Former Welsh-language news television programme

Heddiw (English: Today) was a Welsh language television news and current affairs programme that was produced by BBC Cymru Wales between 17 April 1961 and 30 July 1982.

It was the first daily television programme in Welsh, covering at length Welsh, national and international news.

== History ==
Welsh-language television news on the BBC began at 6pm on 16 March 1956 in the form of Tele-Newyddion, a weekly 15-mninute newsreel broadcast as an opt-out on the Wenvoe, Sutton Coldfield and Holme Moss transmitters.

Coverage was expanded with the launch of Heddiw as a 20-minute topical magazine programme, first broadcast at 1.05pm on 17 April 1961, preceded by a 5-minute news bulletin.

From 24 November 1957, a weekly news review programme, O Sul i Sul (From Sunday to Sunday) was broadcast on the Wenvoe, Sutton Coldfield, Holme Moss and Crystal Palace transmitters. This was replaced from 14 August 1961 by Ddoe Heddiw (Yesterday Today)

Annie Davies was the show's first producer (and later editor). Presenters of the programme included Owen Edwards, Robin Jones and Sulwyn Thomas.

Hywel Gwynfryn, who later had his own chat show, recounted how he was discovered by the Heddiw production team while working in a Cardiff pub.

Initially, Heddiw aired in a lunchtime slot on the Wenvoe, Blaenplwwyf, Sutton Coldfield and Holme Moss transmitters. But in later years, Heddiw moved to an early-evening slot in Wales following Nationwide, which incorporated the sister English-language programme Wales Today.

One of the programme's best-known signature tunes was a library track entitled Race the Sun by Johnny Scott, who had also composed the theme for Nationwide.

In 1974, production of Heddiw moved from a converted church in the Broadway area of Cardiff to Broadcasting House in Llandaff, where a dedicated colour television studio (C2) was opened to produce BBC Cymru Wales' news and current affairs programming.

For most of Heddiw's run, both the BBC and ITV offered competing Welsh-language TV news services - with TWW's Teledu Cymru service launching its own nightly programme, Y Dydd (The Day), in 1964 following the demise of the short-lived WWN franchise.

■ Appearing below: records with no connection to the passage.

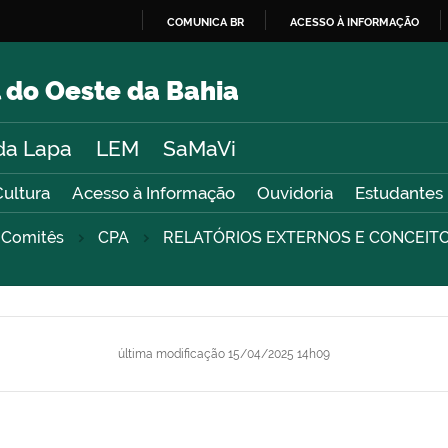
COMUNICA BR
ACESSO À INFORMAÇÃO
IR
PARA
 do Oeste da Bahia
O
CONTEÚDO
da Lapa
LEM
SaMaVi
Cultura
Acesso à Informação
Ouvidoria
Estudantes
 Comitês
CPA
RELATÓRIOS EXTERNOS E CONCEIT
última modificação
15/04/2025 14h09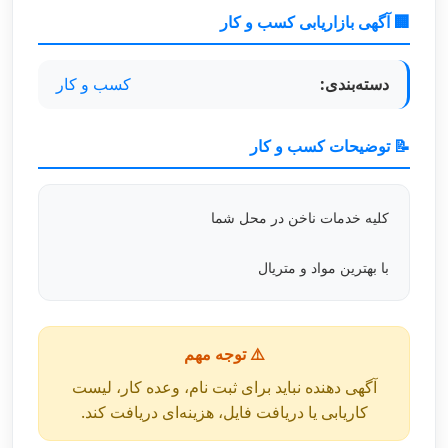
🏢 آگهی بازاریابی کسب و کار
دسته‌بندی:
کسب و کار
📝 توضیحات کسب و کار
کلیه خدمات ناخن در محل شما
با بهترین مواد و متریال
⚠️ توجه مهم
آگهی دهنده نباید برای ثبت نام، وعده کار، لیست
کاریابی یا دریافت فایل، هزینه‌ای دریافت کند.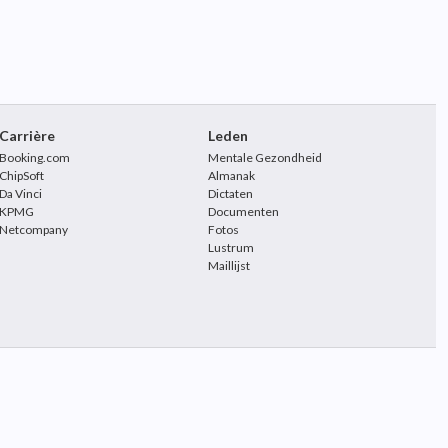
Carrière
Leden
Booking.com
Mentale Gezondheid
ChipSoft
Almanak
Da Vinci
Dictaten
KPMG
Documenten
Netcompany
Fotos
Lustrum
Maillijst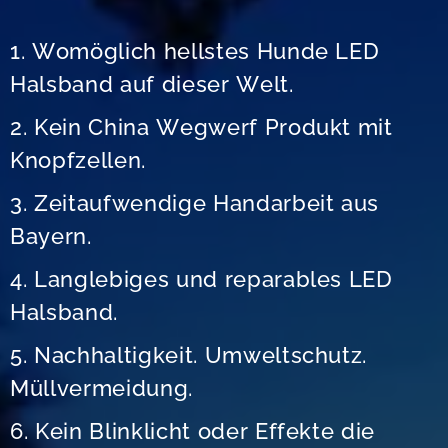
1. Womöglich hellstes Hunde LED
Halsband auf dieser Welt.
2. Kein China Wegwerf Produkt mit
Knopfzellen.
3. Zeitaufwendige Handarbeit aus
Bayern.
4. Langlebiges und reparables LED
Halsband.
5. Nachhaltigkeit. Umweltschutz.
Müllvermeidung.
6. Kein Blinklicht oder Effekte die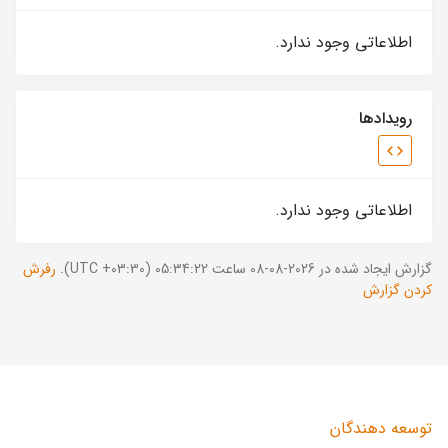
اطلاعاتی وجود ندارد.
رویدادها
اطلاعاتی وجود ندارد.
گزارش ایجاد شده در 2026-08-08 ساعت 05:34:22 (UTC +03:30).
رفرش
کردن گزارش
توسعه دهندگان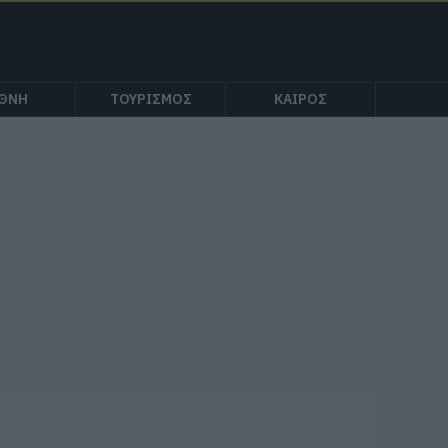
ΕΘΝΗ
ΤΟΥΡΙΣΜΟΣ
ΚΑΙΡΟΣ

Harlech Television (later HTV Cymru Wales) would take over production in 1968.

The introduction of a dedicated Welsh-language television channel would signal the end of both Heddiw and Y Dydd with either the BBC or HTV taking responsibility for S4C's Welsh language news service.

Both the BBC and HTV Cymru Wales bid for the provision of a news service for the new channel, but in 1981, HTV's decision to withdraw (following disagreements with ITN over the use of its material) saw the BBC win the contract by default.

Heddiw was broadcast for the last time at 7.05pm on Friday 30 July 1982 and replaced by short news bulletins as the BBC prepared to launch the nightly Newyddion Saith programme for S4C on 1 November 1982. A retrospective programme, Heddiw Ddoe, was broadcast by BBC One Wales on 5 October 1982, looking back at the history of Heddiw.